■ Task requirements ■
Could every line below be transcribed exactly, with the pictures dropped?

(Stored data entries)
____

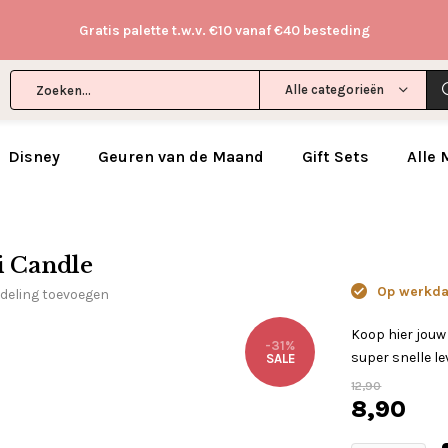
Gratis palette t.w.v. €10 vanaf €40 besteding
Alle categorieën
Disney
Geuren van de Maand
Gift Sets
Alle
i Candle
Op werkdag
rdeling toevoegen
Koop hier jou
-31%
super snelle le
SALE
12,90
8,90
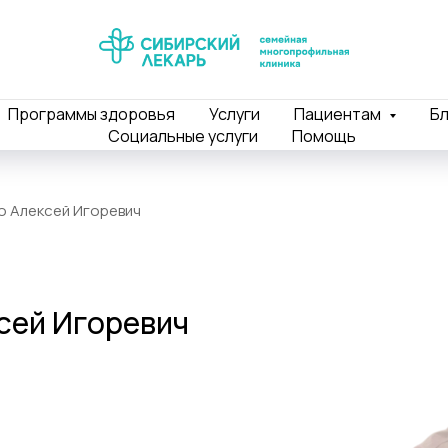
Программы здоровья
Услуги
Пациентам
Бл
Социальные услуги
Помощь
 Алексей Игоревич
сей Игоревич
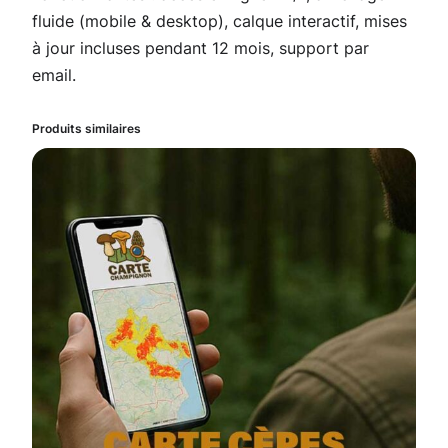
p
fluide (mobile & desktop), calque interactif, mises
o
à jour incluses pendant 12 mois, support par
u
email.
r
l
Produits similaires
e
s
H
a
u
t
e
s
-
P
y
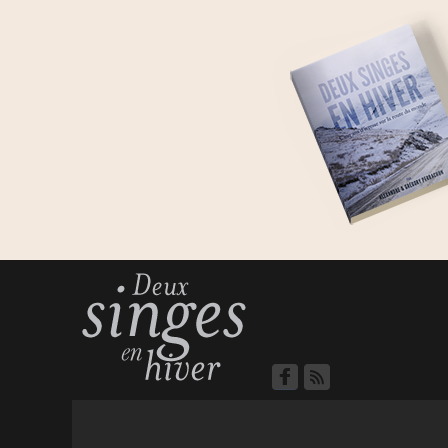
Kenya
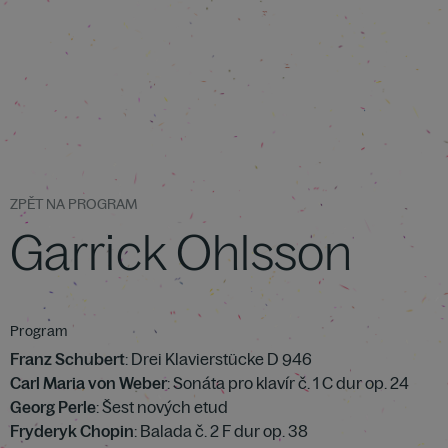
ZPĚT NA PROGRAM
Garrick Ohlsson
Program
Franz Schubert
: Drei Klavierstücke D 946
Carl Maria von Weber
: Sonáta pro klavír č. 1 C dur op. 24
Georg Perle
: Šest nových etud
Fryderyk Chopin
: Balada č. 2 F dur op. 38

____

■ Written solution ■
Gratis palette t.w.v. €10 vanaf €40 besteding
Alle categorieën
Disney
Geuren van de Maand
Gift Sets
Alle
i Candle
Op werkdag
rdeling toevoegen
Koop hier jou
-31%
super snelle le
SALE
12,90
8,90
Программы здоровья
Услуги
Пациентам
Бл
Социальные услуги
Помощь
 Алексей Игоревич
сей Игоревич
p
fluide (mobile & desktop), calque interactif, mises
o
à jour incluses pendant 12 mois, support par
u
email.
r
l
Produits similaires
e
s
H
a
u
t
e
s
-
P
y
Kenya
ZPĚT NA PROGRAM
Garrick Ohlsson
Program
Franz Schubert
: Drei Klavierstücke D 946
Carl Maria von Weber
: Sonáta pro klavír č. 1 C dur op. 24
Georg Perle
: Šest nových etud
Fryderyk Chopin
: Balada č. 2 F dur op. 38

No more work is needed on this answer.